Departament Sprawiedliwości może zażądać od Google wycofania swoich operacji wyszukiwania
Departament Sprawiedliwości USA (DOJ) rozważa znaczący ruch, który może zmusić Google do oddzielenia swojego działu wyszukiwania od głównej korporacji. Działanie to ma na celu zwiększenie konkurencji wśród wyszukiwarek internetowych, rozwiązując obawy dotyczące znacznego wpływu Google na sposób, w jaki użytkownicy uzyskują dostęp do informacji online.
Ta inicjatywa jest częścią szerszej debaty antymonopolowej skupionej na operacjach wyszukiwania Google. W orzeczeniu z sierpnia sąd federalny orzekł, że Google ustanowiło bezprawny monopol w zakresie możliwości wyszukiwania online. Ten werdykt zachęcił mniejszych konkurentów, takich jak Yelp i DuckDuckGo, do opowiadania się za znaczącymi reformami w praktykach operacyjnych Google.
Niektóre z tych mniejszych firm twierdzą, że przeglądarka Google Chrome znacząco przyczynia się do dominacji firmy w wyszukiwaniu, co skłania do wezwań do jej wydzielenia z głównej struktury. Inni opowiadają się za zakończeniem ustaleń finansowych Google z Apple, które obejmują znaczne płatności w celu zapewnienia, że Google będzie domyślną wyszukiwarką na urządzeniach Apple. Raporty sugerują, że Google zapłaciło Apple ponad 20 miliardów dolarów w zeszłym roku za to preferencyjne traktowanie.

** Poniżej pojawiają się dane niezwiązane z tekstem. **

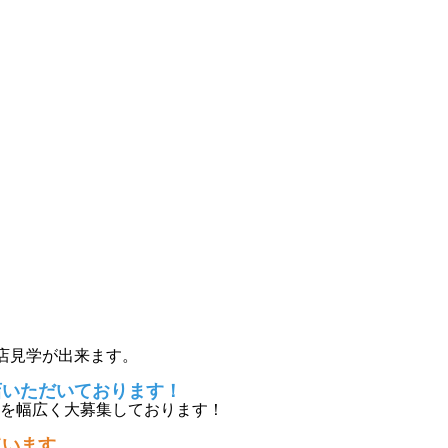
店見学が出来ます。
店いただいております！
を幅広く大募集しております！
ています。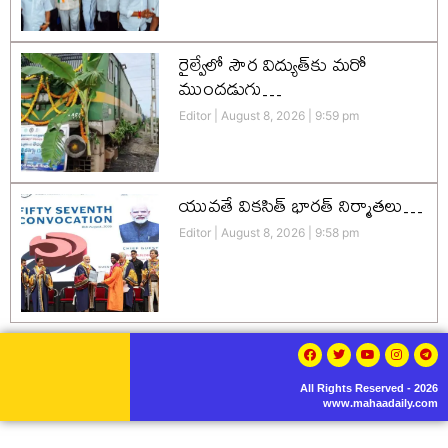
రైల్వేలో సౌర విద్యుత్‌కు మరో
ముందడుగు…
Editor
August 8, 2026
9:59 pm
యువతే వికసిత్‌ భారత్‌ నిర్మాతలు…
Editor
August 8, 2026
9:58 pm
All Rights Reserved - 2026
www.mahaadaily.com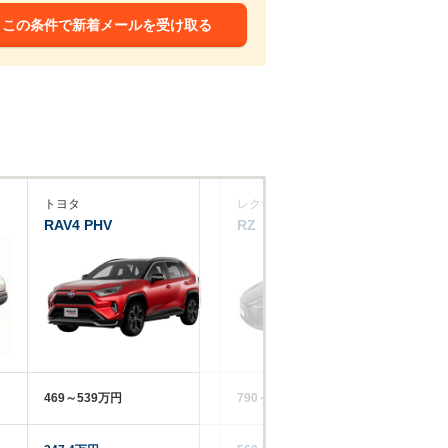
この条件で新着メールを受け取る
トヨタ
レクサス
レ
RAV4 PHV
RZ
UX
469～539万円
790～1216.5万円
58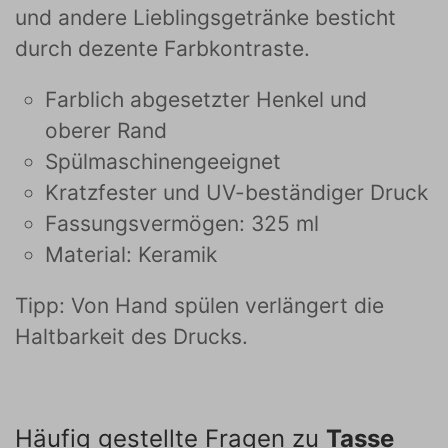
und andere Lieblingsgetränke besticht
durch dezente Farbkontraste.
Farblich abgesetzter Henkel und
oberer Rand
Spülmaschinengeeignet
Kratzfester und UV-beständiger Druck
Fassungsvermögen: 325 ml
Material: Keramik
Tipp: Von Hand spülen verlängert die
Haltbarkeit des Drucks.
Häufig gestellte Fragen zu
Tasse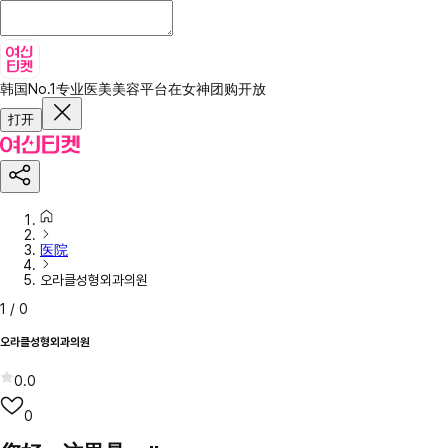
韩国No.1专业医美美容平台
在女神团购开放
打开
医院
오라클성형외과의원
1
/
0
오라클성형외과의원
0.0
0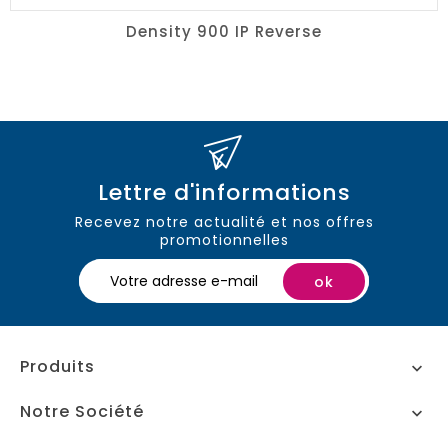
Density 900 IP Reverse
Lettre d'informations
Recevez notre actualité et nos offres
promotionnelles
Produits

Notre Société
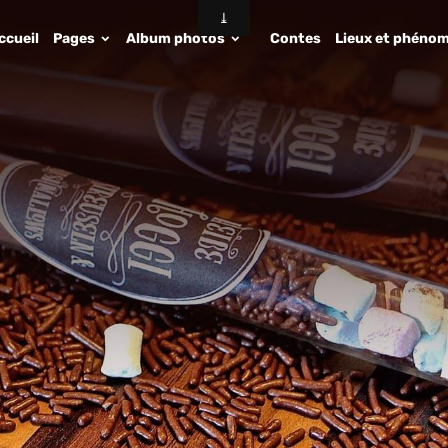
ccueil
Pages
Album photos
Contes
Lieux et phénom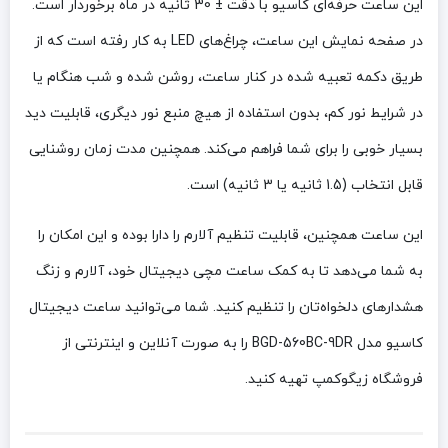
این ساعت حرفه‌ای کاسیو با دقت ± 30 ثانیه در ماه برخوردار است.
در صفحه نمایش این ساعت، چراغ‌های LED به کار رفته است که از
طریق دکمه تعبیه شده در کنار ساعت، روشن شده و شب هنگام یا
در شرایط نور کم، بدون استفاده از هیچ منبع نور دیگری، قابلیت دید
بسیار خوبی را برای شما فراهم می‌کند. همچنین مدت زمان روشنایی
قابل انتخاب (1.5 ثانیه یا 3 ثانیه) است.
این ساعت همچنین، قابلیت تنظیم آلارم را دارا بوده و این امکان را
به شما می‌دهد تا به کمک ساعت مچی دیجیتال خود، آلارم و زنگ
هشدارهای دلخواه‌تان را تنظیم کنید. شما می‌توانید ساعت دیجیتال
کاسیو مدل BGD-560BC-9DR را به صورت آنلاین و اینترنتی از
فروشگاه زیگوکمپ تهیه کنید.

Sędzia okręgowy USA Amit Mehta podkreślił, że Google obsługuje ponad 90% wyszukiwań internetowych w Stanach Zjednoczonych, co jest dominującą obecnością, która „dławi konkurencję”. Departament Sprawiedliwości twierdzi, że ta dominacja ogranicza wybór konsumentów i utrudnia innowacje. Uważają, że wspieranie konkurencji może prowadzić do większej liczby opcji i lepszych usług dla konsumentów.
Wraz z pojawieniem się narzędzi AI wielu użytkowników bada alternatywne wyszukiwarki, takie jak Perplexity. Dyskusje w mediach społecznościowych ujawniają, że niezadowolenie z wyników Google, szczególnie po uruchomieniu funkcji podsumowania AI, zmotywowało niektórych użytkowników do przejścia na inne platformy. Pojawiły się doniesienia o tym, że Google dostarcza mylące informacje, w tym niewłaściwe wskazówki dotyczące zdrowia.
W tym roku Google uruchomiło AI Overviews, którego celem było dostarczanie krótkich podsumowań wyników wyszukiwania. Niemniej jednak ta funkcja spotkała się z krytyką za dostarczanie dziwnych i błędnych odpowiedzi. Użytkownicy pokazali przypadki, w których AI sugerowała nietypowe działania, takie jak nakładanie kleju na pizzę lub dziwaczne doradzanie osobom, aby regularnie spożywały kamienie.
Podczas gdy DOJ rozważa swoje kolejne kroki, jedną z opcji na stole jest potencjalne podzielenie Google na mniejsze podmioty. Mogłoby to oznaczać oddzielenie jego wyszukiwarki od innych usług, obejmujących reklamę, platformę Android i ewentualnie YouTube. Ponadto DOJ może zalecić nowe przepisy operacyjne, aby zapewnić, że Google nie będzie niesłusznie faworyzować swoich ofert w stosunku do konkurentów.
W odpowiedzi na orzeczenie Google planuje złożyć apelację, twierdząc, że popularność jego wyszukiwarki wynika z jej jakości i zadowolenia użytkowników.